December 15th, 2012On this day in different years

beartato phd

(no subject)

Reading some of Nate Silver's "The Signal and the Noise", finding it kind of underwhelming. My fault for having big expectations, I guess.

Here's a simple empirical question for the NLP nerdoscenti out there: I've got an English text, considered as a sequence of tokens I can look at some prefix of that, say, and ask what the entropy H_k is of the probability distribution where you uniformly pick one of those k words. This is of course going to be somewhat less than log(k), because we reuse words in a text. I guess maybe in the very long limit it's going to level off at a constant, because you just arrive at the entropy of the probability distribution of all english words. But I'm kind of curious how fast it does or how fast we should expect it to reach that limit, so:

Question: in actual, real, realistic, pragmatic english texts in the wild, what's the relationship between H_k and k?
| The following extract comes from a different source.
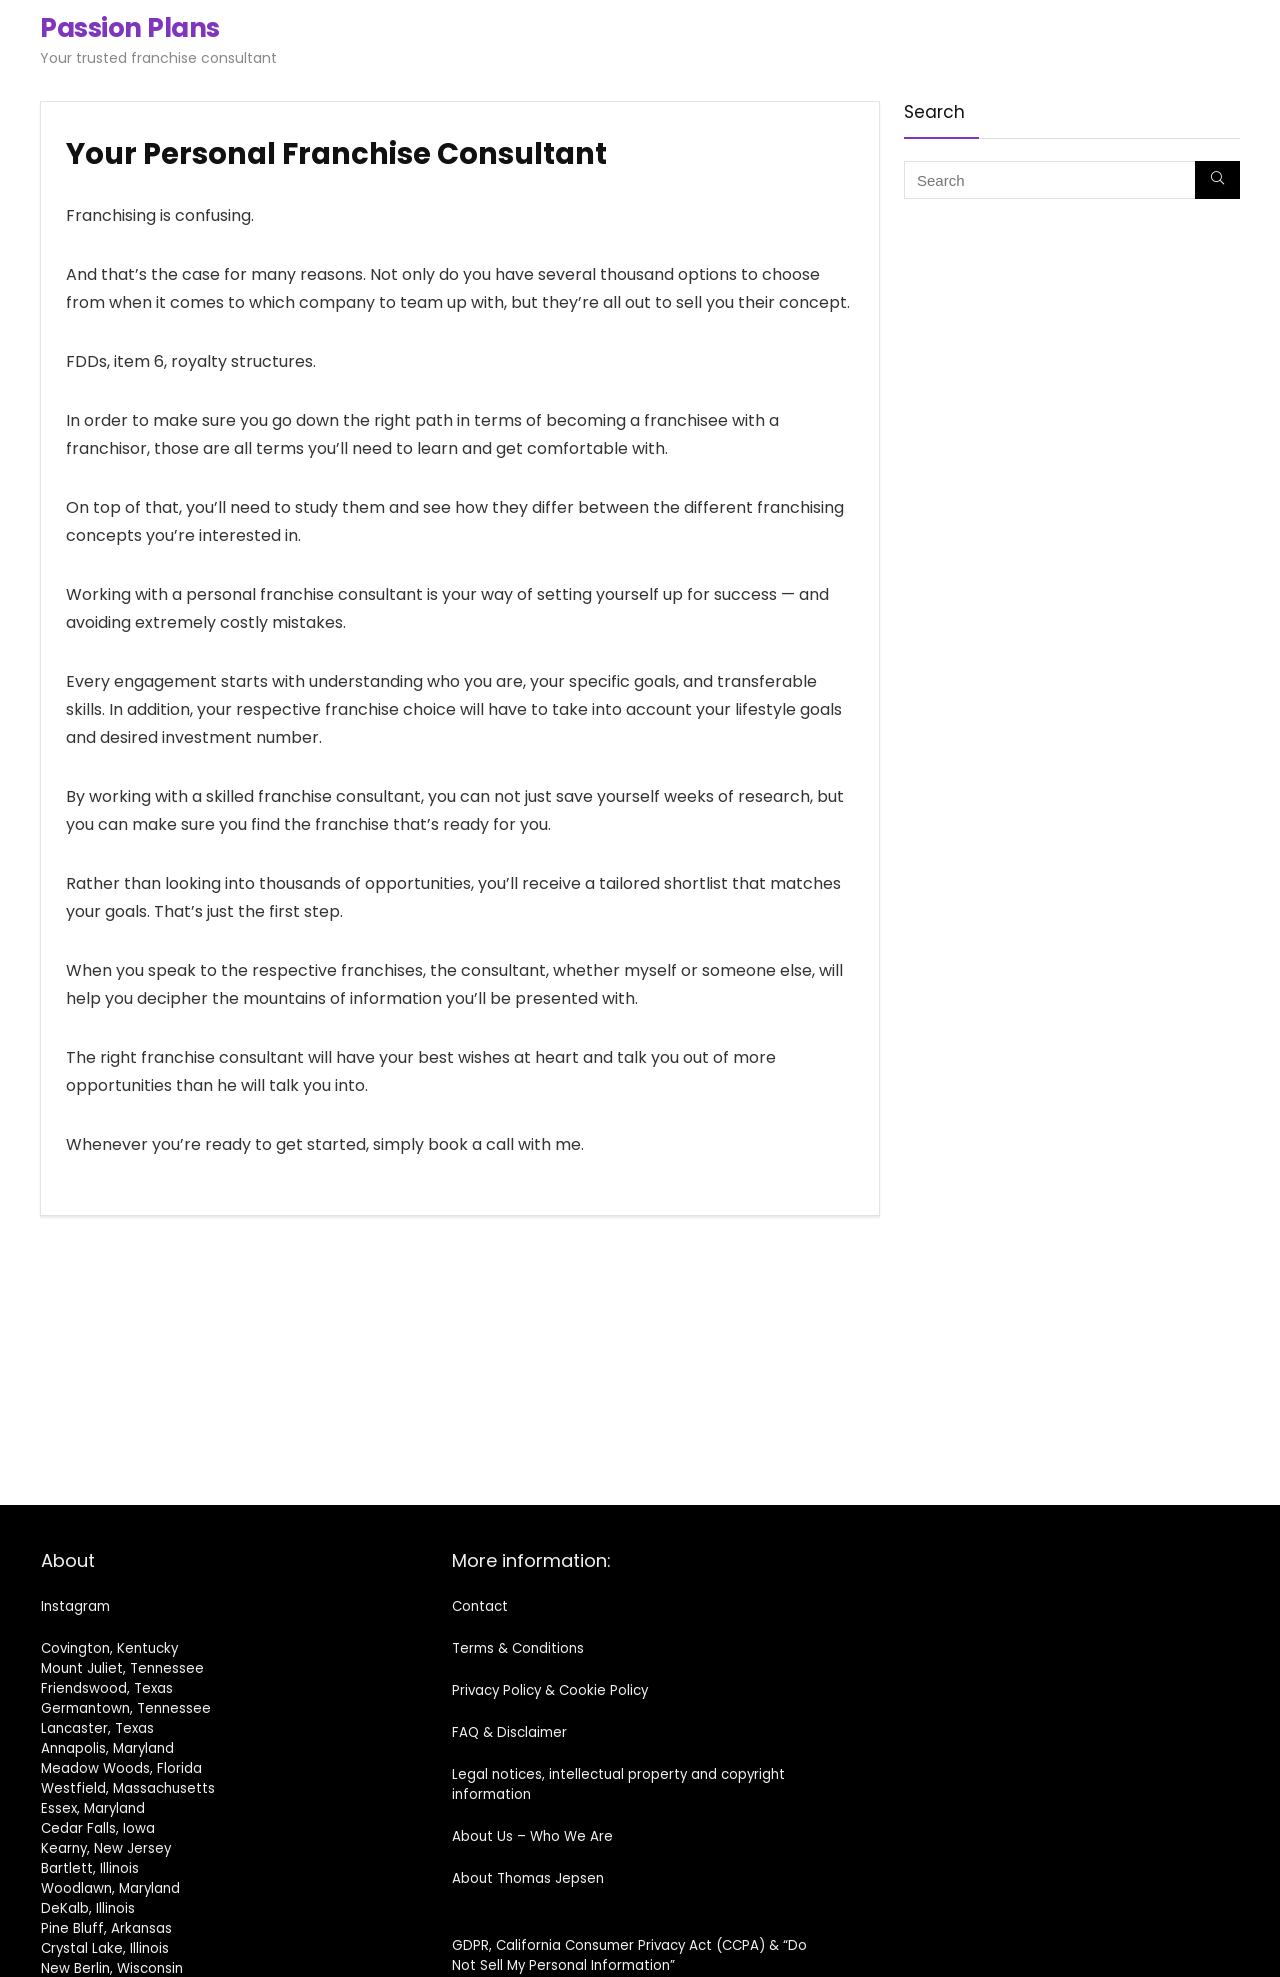  What do you see at coordinates (528, 1878) in the screenshot?
I see `About Thomas Jepsen` at bounding box center [528, 1878].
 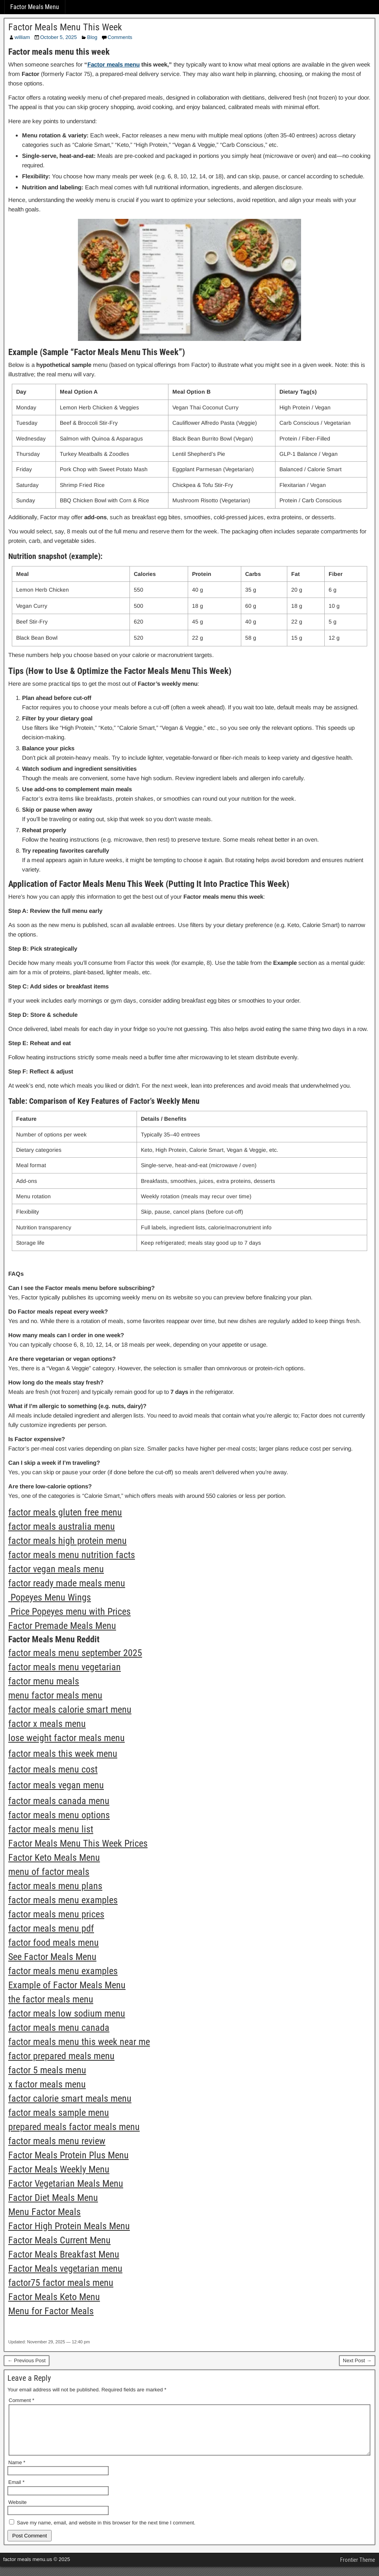 I want to click on factor meals menu pdf, so click(x=51, y=1928).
I downloaded a few project gutenberg texts and made some logplots, and squinted a lot, and it looked very roughly like H_k is (2^(1/3))(lg k)(k^(-1/15)). But I haven't a clue what might be determining these arbitrary constants 2^(1/3) and -1/15 that I am just eyeballing off of vaguely linear-looking log-log plots* without even doing proper regressions.

*essentially all log-log plots are vaguely linear.